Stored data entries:
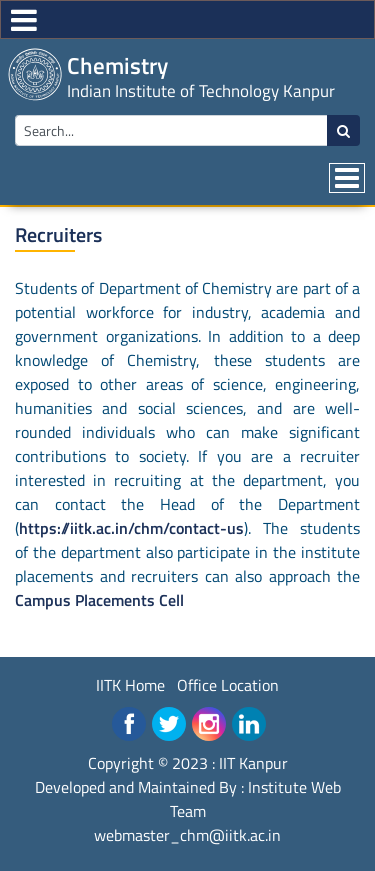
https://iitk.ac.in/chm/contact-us (131, 528)
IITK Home (130, 685)
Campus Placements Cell (99, 600)
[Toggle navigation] (347, 178)
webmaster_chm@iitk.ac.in (187, 835)
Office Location (228, 685)
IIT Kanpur (253, 763)
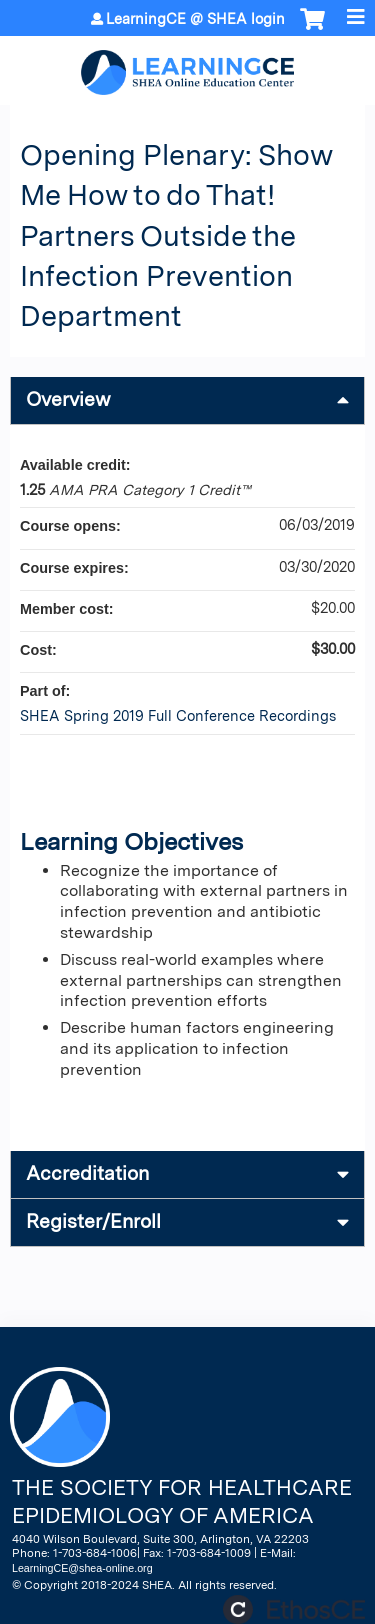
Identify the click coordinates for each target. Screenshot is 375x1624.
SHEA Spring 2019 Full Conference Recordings (178, 715)
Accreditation (87, 1173)
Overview (68, 399)
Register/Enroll (93, 1221)
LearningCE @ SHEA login (195, 19)
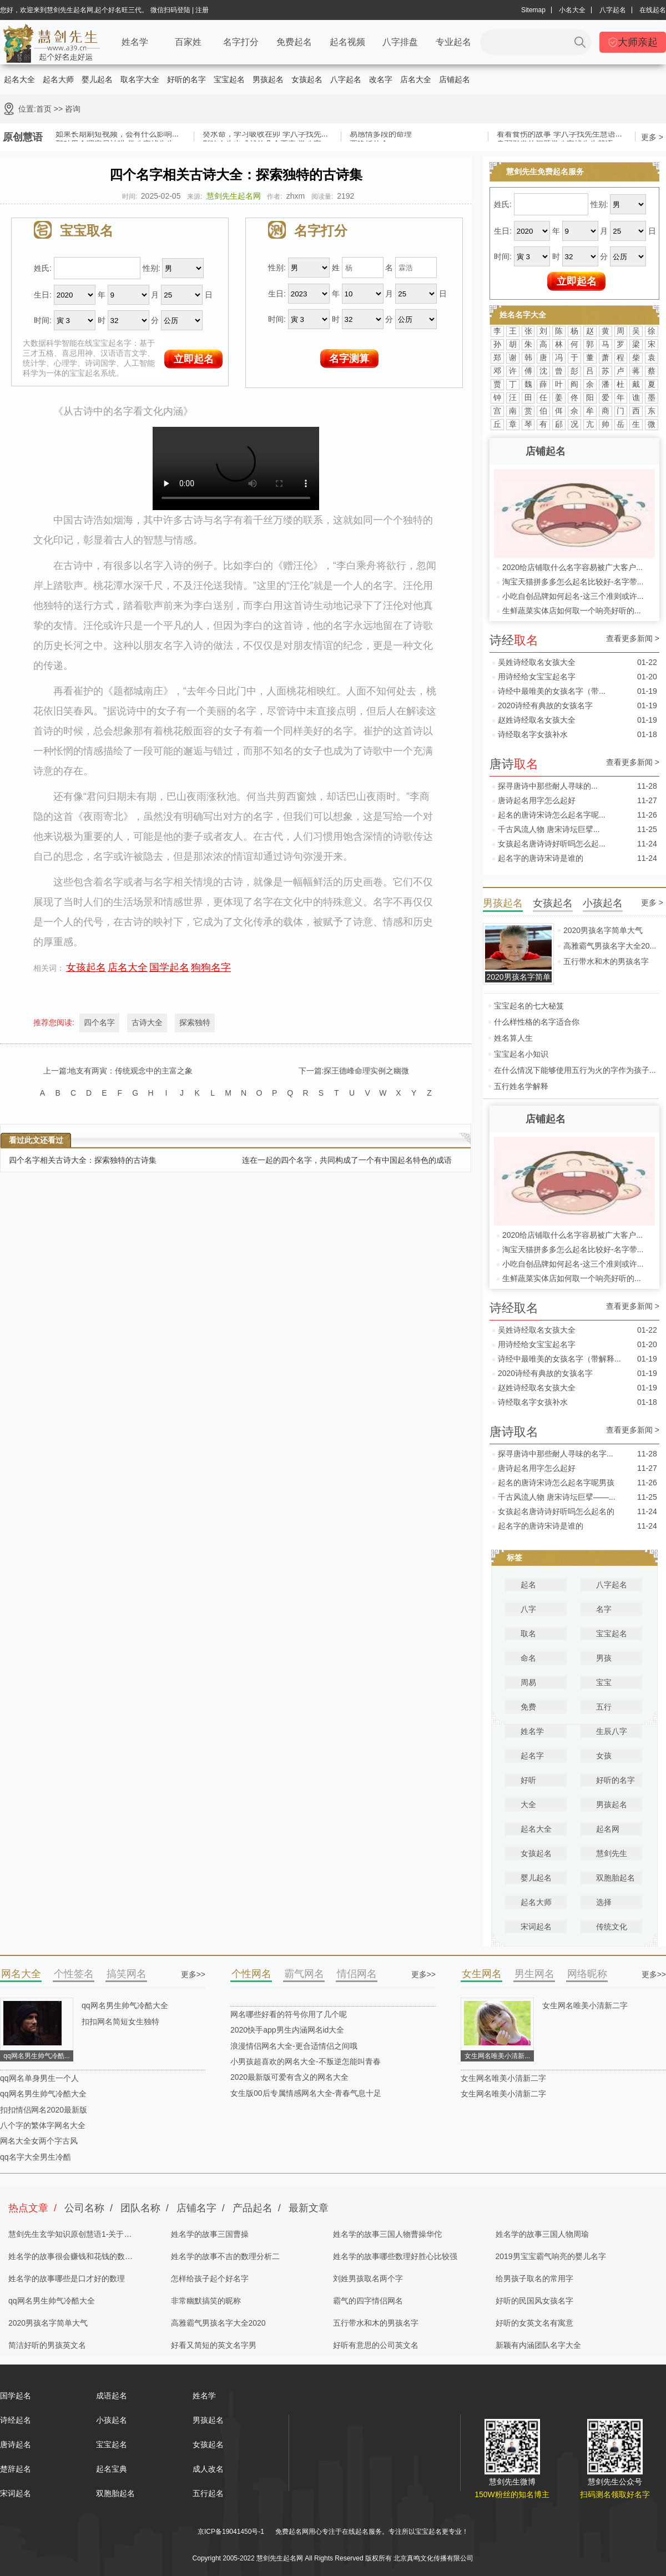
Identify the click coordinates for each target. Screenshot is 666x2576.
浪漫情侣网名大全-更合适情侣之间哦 (293, 2045)
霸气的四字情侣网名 (368, 2300)
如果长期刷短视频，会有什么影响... (117, 135)
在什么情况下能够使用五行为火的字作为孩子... (575, 1070)
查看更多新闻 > (632, 638)
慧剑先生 (611, 1853)
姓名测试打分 (379, 2545)
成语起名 (111, 2395)
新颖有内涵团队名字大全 (538, 2345)
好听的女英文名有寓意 (534, 2322)
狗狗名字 (211, 967)
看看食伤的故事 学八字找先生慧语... (559, 135)
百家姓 (188, 42)
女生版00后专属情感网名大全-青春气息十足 (305, 2093)
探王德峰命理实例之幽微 (366, 1070)
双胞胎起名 (615, 1877)
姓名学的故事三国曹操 (210, 2234)
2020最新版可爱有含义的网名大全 (289, 2077)
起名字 (532, 1755)
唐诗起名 (15, 2444)
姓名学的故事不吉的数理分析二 (225, 2256)
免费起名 (294, 42)
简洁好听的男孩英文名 (47, 2345)
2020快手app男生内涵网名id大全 (287, 2029)
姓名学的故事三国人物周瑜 (542, 2234)
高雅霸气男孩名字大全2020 (218, 2322)
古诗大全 (147, 1022)
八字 (528, 1609)
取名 (528, 1633)
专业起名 (453, 42)
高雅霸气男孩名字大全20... (609, 945)
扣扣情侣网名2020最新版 (43, 2109)
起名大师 (58, 79)
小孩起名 (111, 2420)
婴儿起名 (97, 79)
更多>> (193, 1974)
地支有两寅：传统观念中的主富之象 (130, 1070)
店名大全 (415, 79)
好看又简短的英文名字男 (213, 2345)
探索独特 (194, 1022)
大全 (528, 1804)
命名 (528, 1658)
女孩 (604, 1755)
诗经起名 (15, 2420)
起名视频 (347, 42)
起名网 (607, 1828)
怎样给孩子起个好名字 (210, 2278)
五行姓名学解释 (521, 1086)
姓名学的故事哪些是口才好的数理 (66, 2278)
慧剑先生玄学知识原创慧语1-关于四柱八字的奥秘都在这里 (70, 2237)
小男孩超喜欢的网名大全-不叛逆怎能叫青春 (305, 2061)
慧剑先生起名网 (233, 195)
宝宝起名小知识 (521, 1054)
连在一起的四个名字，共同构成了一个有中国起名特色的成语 (347, 1160)
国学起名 (169, 967)
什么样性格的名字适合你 (536, 1022)
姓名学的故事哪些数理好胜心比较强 (395, 2256)
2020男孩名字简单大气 (603, 930)
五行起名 (208, 2493)
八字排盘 (400, 42)
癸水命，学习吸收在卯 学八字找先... (265, 135)
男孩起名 (268, 79)
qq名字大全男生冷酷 (35, 2156)
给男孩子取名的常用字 (534, 2278)
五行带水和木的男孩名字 (606, 961)
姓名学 (135, 42)
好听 (528, 1780)
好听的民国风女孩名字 (534, 2300)
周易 (528, 1682)
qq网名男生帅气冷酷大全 (125, 2005)
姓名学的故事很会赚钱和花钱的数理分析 (70, 2259)
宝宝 (604, 1682)
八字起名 (612, 10)
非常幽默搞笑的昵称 (206, 2300)
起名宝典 (111, 2469)
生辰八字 (611, 1731)
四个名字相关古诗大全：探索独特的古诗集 (83, 1160)
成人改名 (208, 2469)
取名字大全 (139, 79)
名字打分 (241, 42)
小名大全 (572, 10)
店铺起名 (454, 79)
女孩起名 (306, 79)
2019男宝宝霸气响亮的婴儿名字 (551, 2256)
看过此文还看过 (36, 1140)
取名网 (325, 2545)
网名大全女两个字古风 (39, 2140)
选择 (604, 1902)
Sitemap (533, 10)
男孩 (604, 1658)
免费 (528, 1706)
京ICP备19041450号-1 (231, 2531)
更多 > (652, 137)
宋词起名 (536, 1926)
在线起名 (652, 10)
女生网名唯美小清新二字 (585, 2005)
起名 (528, 1584)
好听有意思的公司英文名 (375, 2345)
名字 (604, 1609)
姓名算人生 (513, 1038)
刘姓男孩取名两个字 (368, 2278)
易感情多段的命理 (381, 135)
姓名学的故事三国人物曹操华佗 (387, 2234)
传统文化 (611, 1926)
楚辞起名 (15, 2469)
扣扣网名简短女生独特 (120, 2021)
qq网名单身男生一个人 (39, 2078)
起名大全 (19, 79)
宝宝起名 (229, 79)
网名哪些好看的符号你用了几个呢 (288, 2014)
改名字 (380, 79)
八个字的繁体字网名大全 (42, 2125)
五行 (604, 1706)
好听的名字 (186, 79)
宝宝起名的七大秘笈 (529, 1006)
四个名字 (99, 1022)
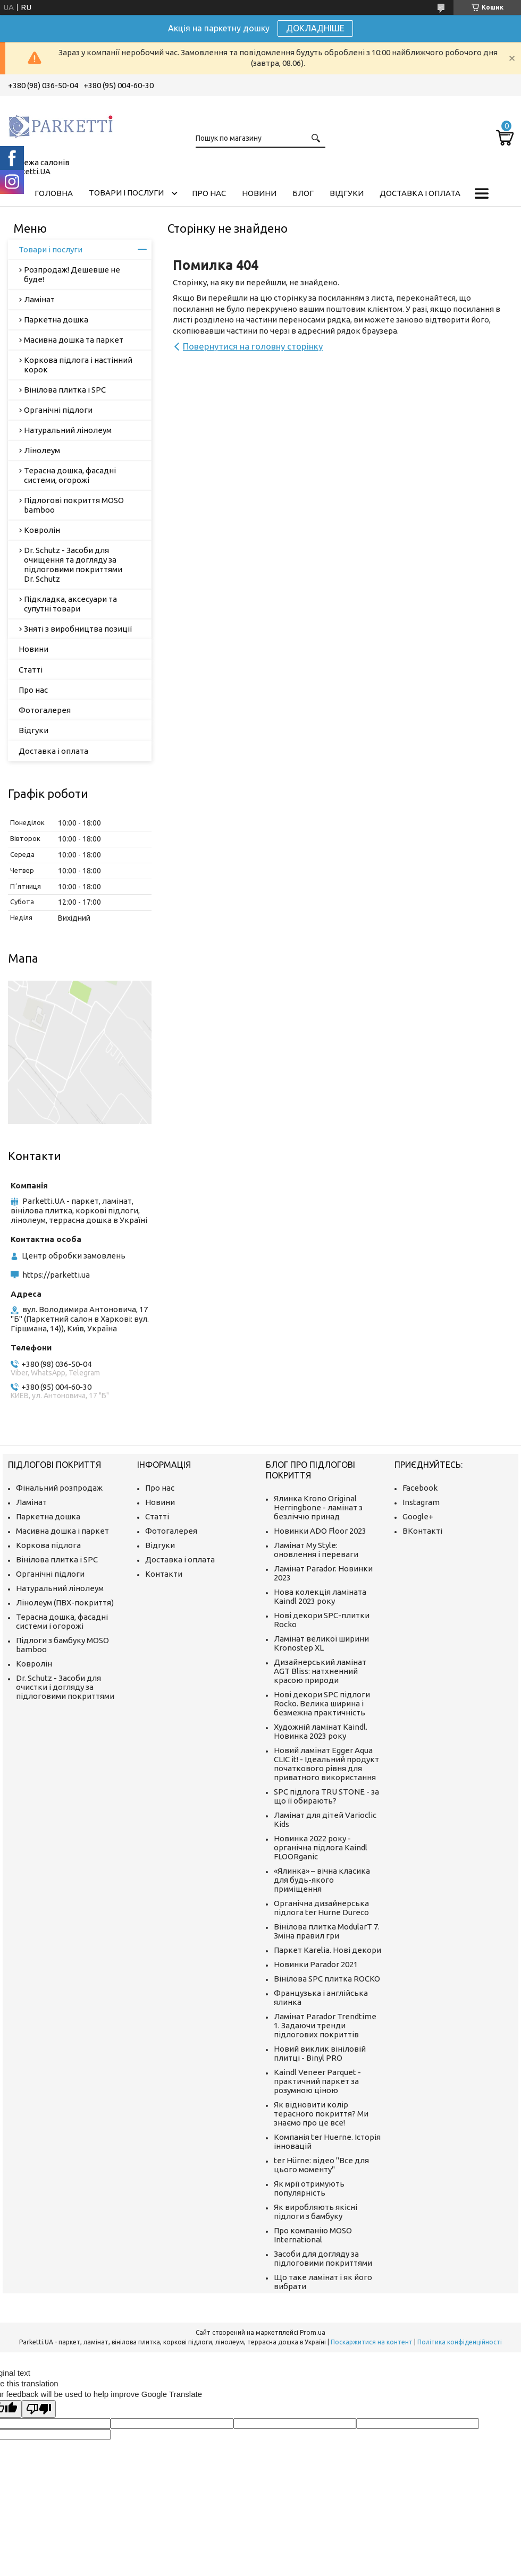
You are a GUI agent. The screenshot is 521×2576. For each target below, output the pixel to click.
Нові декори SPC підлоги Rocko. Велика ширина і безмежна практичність (322, 1703)
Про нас (209, 193)
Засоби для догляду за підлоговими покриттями (323, 2258)
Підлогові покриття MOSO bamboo (74, 505)
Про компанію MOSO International (313, 2235)
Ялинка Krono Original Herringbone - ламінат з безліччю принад (318, 1507)
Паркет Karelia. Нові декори (327, 1949)
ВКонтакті (422, 1530)
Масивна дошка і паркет (62, 1530)
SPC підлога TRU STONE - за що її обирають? (326, 1796)
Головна (54, 193)
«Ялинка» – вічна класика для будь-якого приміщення (322, 1879)
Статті (31, 669)
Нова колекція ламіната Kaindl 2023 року (320, 1596)
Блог (303, 193)
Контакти (163, 1573)
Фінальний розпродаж (59, 1487)
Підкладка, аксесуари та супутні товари (70, 603)
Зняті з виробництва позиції (78, 628)
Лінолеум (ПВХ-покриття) (65, 1602)
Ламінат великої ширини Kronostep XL (321, 1643)
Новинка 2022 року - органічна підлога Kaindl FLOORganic (320, 1847)
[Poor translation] (39, 2409)
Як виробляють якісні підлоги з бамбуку (315, 2212)
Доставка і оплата (420, 193)
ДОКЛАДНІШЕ (315, 28)
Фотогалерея (45, 710)
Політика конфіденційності (459, 2342)
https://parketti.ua (56, 1274)
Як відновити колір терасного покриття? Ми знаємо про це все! (321, 2113)
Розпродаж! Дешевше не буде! (72, 274)
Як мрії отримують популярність (309, 2188)
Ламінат (39, 299)
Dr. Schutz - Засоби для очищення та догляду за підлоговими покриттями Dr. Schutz (73, 564)
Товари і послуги (126, 192)
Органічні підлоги (58, 409)
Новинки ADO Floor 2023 (320, 1530)
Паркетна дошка (56, 319)
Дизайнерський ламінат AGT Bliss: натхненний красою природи (320, 1671)
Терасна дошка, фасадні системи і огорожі (62, 1621)
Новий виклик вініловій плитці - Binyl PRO (320, 2053)
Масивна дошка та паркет (73, 339)
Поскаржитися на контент (372, 2342)
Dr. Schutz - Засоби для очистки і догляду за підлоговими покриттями (65, 1687)
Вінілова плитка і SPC (65, 389)
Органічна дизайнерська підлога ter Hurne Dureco (321, 1908)
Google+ (417, 1516)
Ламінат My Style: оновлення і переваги (316, 1550)
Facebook (420, 1487)
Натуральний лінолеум (68, 430)
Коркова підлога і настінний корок (78, 364)
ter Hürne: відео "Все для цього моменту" (321, 2165)
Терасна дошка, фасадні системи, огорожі (70, 475)
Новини (259, 193)
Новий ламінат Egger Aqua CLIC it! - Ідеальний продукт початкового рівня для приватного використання (326, 1764)
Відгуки (347, 193)
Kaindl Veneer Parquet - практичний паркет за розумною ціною (317, 2081)
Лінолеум (42, 450)
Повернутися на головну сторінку (253, 346)
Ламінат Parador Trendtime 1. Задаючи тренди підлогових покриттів (325, 2025)
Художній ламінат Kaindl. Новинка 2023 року (320, 1731)
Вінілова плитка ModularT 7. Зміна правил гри (327, 1931)
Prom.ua (312, 2332)
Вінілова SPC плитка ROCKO (327, 1978)
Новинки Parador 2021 (316, 1964)
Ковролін (42, 529)
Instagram (421, 1502)
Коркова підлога (48, 1545)
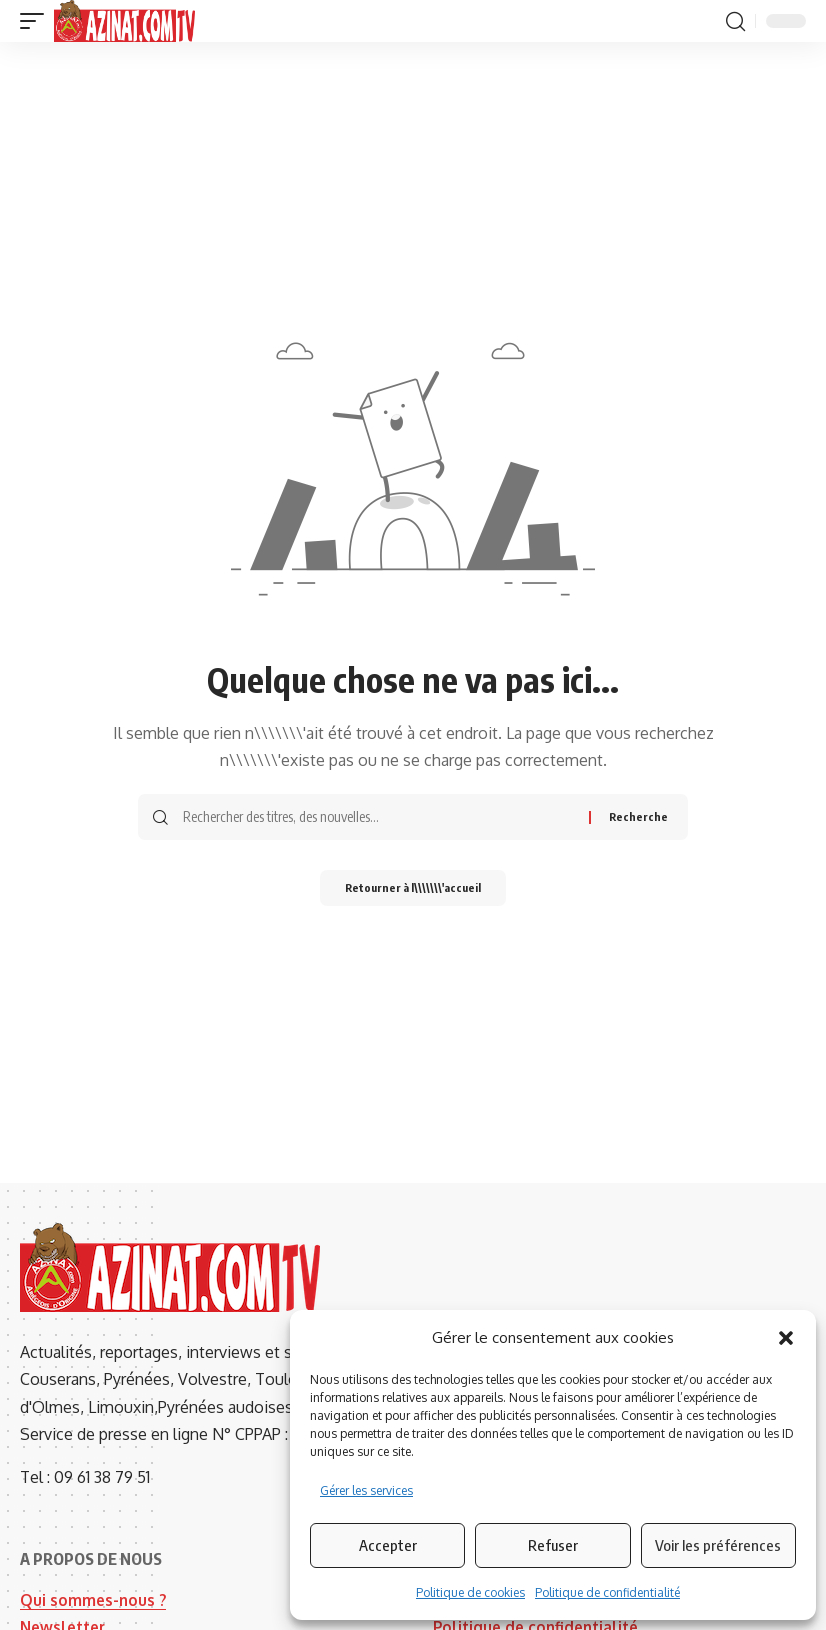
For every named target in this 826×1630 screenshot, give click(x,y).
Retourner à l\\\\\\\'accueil (413, 889)
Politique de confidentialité (607, 1592)
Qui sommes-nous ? (94, 1600)
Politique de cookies (470, 1592)
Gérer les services (366, 1490)
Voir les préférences (718, 1545)
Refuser (553, 1545)
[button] (786, 1338)
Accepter (388, 1545)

§ PROBLEM
Wherever the string "догляду" appears in the entries above, list that line.

§ RESULT
Засоби для догляду за підлоговими покриттями (323, 2258)
Dr. Schutz - Засоби для очищення та догляду за підлоговими покриттями Dr. Schutz (73, 564)
Dr. Schutz - Засоби для очистки і догляду за підлоговими покриттями (65, 1687)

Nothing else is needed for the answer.